Mathews, associate director for cultural resources of the National Park Service, was given the Beinecke-Reeves Distinguished Achievement Award by UF's College of Design, Construction and Planning. The award is the highest honor for preservation given by the college, which in 1968 became one of the first colleges in the nation to begin formally teaching historic preservation.
Matthews is the "keeper" of the National Register of Historic Places, overseeing documentation related to the 80,000 listings that comprise the register. As keeper, Matthews is authorized to determine if properties are eligible for listing on the register.
Matthews, who received the award at a ceremony held at the UF president's house on W. University Avenue, said it was a great honor. The award is named in part for the late Walter Beinecke, an heir to the S&H Green Stamp fortune who famously revived the island of Nantucket through preservationist savvy and business sense. The award shares its name with Blair Reeves, a professor emeritus at UF who pioneered the preservation curriculum at the university.
"It's overwhelming," she said. "They're both giants in the field of historic preservation."
At a ceremony attended by about 40 of Matthews' colleagues, friends and fellow leaders in preservation, Mathews stressed the importance of documenting the history of buildings so that they can qualify for the protections provided by the National Register.
"It all starts with documentation," she said.
UF's campus historic district, which includes more than 20 buildings, was added to the National Register of Historic Places in 1989.
Matthews works in Washington, D.C., but keeps a home in Sarasota with her husband, Lamar Matthews, an attorney.

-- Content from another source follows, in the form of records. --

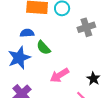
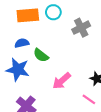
blue star: (19, 58) -> (18, 70), turned -30

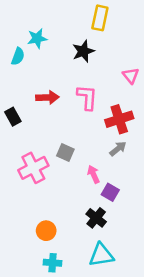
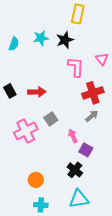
cyan star: (37, 38) -> (41, 38), moved
red arrow: (47, 97) -> (37, 92), moved
pink L-shape: (87, 97) -> (76, 67), moved
gray square: (65, 153) -> (51, 119), turned 32

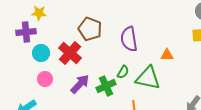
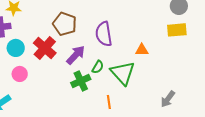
green triangle: (148, 78) -> (123, 73), turned 36
purple arrow: (80, 84) -> (76, 55), moved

As a historian with a keen interest in preserving the state's heritage, Matthews has written extensively about Florida.
She has written, among other books, "Sarasota Over my Shoulder," which looked at the city's history.
Roy Graham, director of preservation programs for the College of Design, Construction and Planning, was a member of a four-person committee that selected Matthews for the award.
"She was the obvious choice," Graham said. "We want somebody (to have the award) who has really made a difference in historic preservation."
UF first gave the award in 2004 to Bonnie Burnham, president of the World Monuments Fund, a private nonprofit group that protects endangered architectural and cultural sites around the world. Marshall Criser, past president of UF, received the award last year.
Matthews holds a Ph.D. in American history from Florida State University, along with masters degrees from both FSU and Ohio State University.
Though she's been educated by some of UF's biggest football rivals, Matthews has ties to UF, having worked as a residence hall adviser on the campus in the 1960s.
Before taking her position with the National Park Service, Mathews served as the director of the division of historical resources at the Florida Department of State and as the state historic preservation officer.
During her tenure as division director, from 1999 to 2003, Matthews served as one of five state agency representatives who helped select land acquisition projects for Florida Forever, the world's largest conservation land-buying program.
Through Florida Forever, the state has protected more than 535,643 acres of land with $1.8 billion of dedicated funding, according to the Department of Environmental Education.